Showing posts with label creativity child Tumbalong. Show all posts
Showing posts with label creativity child Tumbalong. Show all posts

Friday, June 26, 2009

FABBO FRIDAY - DARLING HARBOUR AND SPONGEBOB




We woke at dawn (not easy for this family) so David could take Daisy to a special event at Sydney Aquarium featuring a cartoon called SpongeBob. I spent the hour-and-a-half they were inside sipping a coffee and watching the scenes at beautiful Darling Harbour.

As a long-term resident of Sydney, I'm not used to thinking of Darling Harbour as 'beautiful'. Frenetic, bustling and colourful maybe - but beautiful? It's odd how the pre-peak hour rush casts a different glow on familiar city sights. It really is the best part of the day. It wasn't perhaps the most peaceful place on earth. The monorail went over my head every few minutes and the occasional plane circled (no doubt with delighted passengers getting an incredible harbour view). But even the throng of commuters rushing to work couldn't diminish my enjoyment of the scene.
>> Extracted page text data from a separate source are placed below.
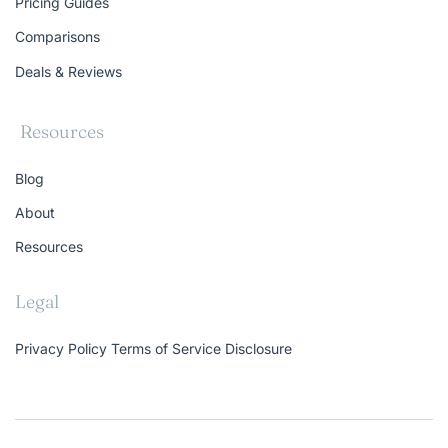
Pricing Guides
Comparisons
Deals & Reviews
Resources
Blog
About
Resources
Legal
Privacy Policy
Terms of Service
Disclosure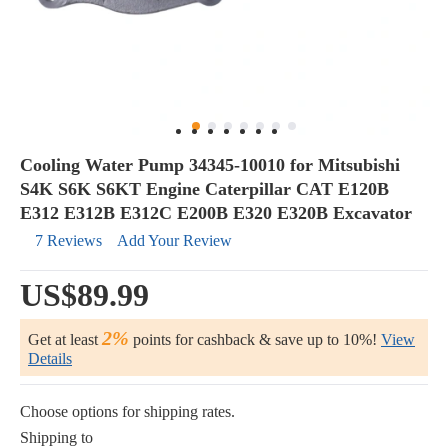
Cooling Water Pump 34345-10010 for Mitsubishi
S4K S6K S6KT Engine Caterpillar CAT E120B
E312 E312B E312C E200B E320 E320B Excavator
7 Reviews
Add Your Review
US$89.99
2%
Get at least
points for cashback & save up to 10%!
View
Details
Choose options for shipping rates.
Shipping to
I've lived in Sydney for many years and I've had a love/hate relationship with her. She's a city that has been very good to me and continues to amaze me with her fascinating, beautiful and surreal sights.
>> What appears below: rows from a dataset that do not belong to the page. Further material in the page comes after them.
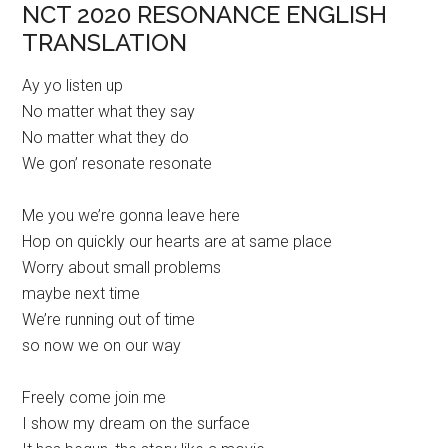
NCT 2020 RESONANCE ENGLISH
TRANSLATION
Ay yo listen up
No matter what they say
No matter what they do
We gon’ resonate resonate
Me you we’re gonna leave here
Hop on quickly our hearts are at same place
Worry about small problems
maybe next time
We’re running out of time
so now we on our way
Freely come join me
I show my dream on the surface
Like the sight of several large cartoon characters spilling out of the Aquarium to delight a large group of passing schoolchildren. I don't know these modern cartoons. I'm more used to Porky Pig and Tom and Jerry. As I was watching, two glamorous television personalities holding their children in arms that looked as if they could snap (they were both very, very thin) and teetering on clog heels, rushed to the event, obviously late.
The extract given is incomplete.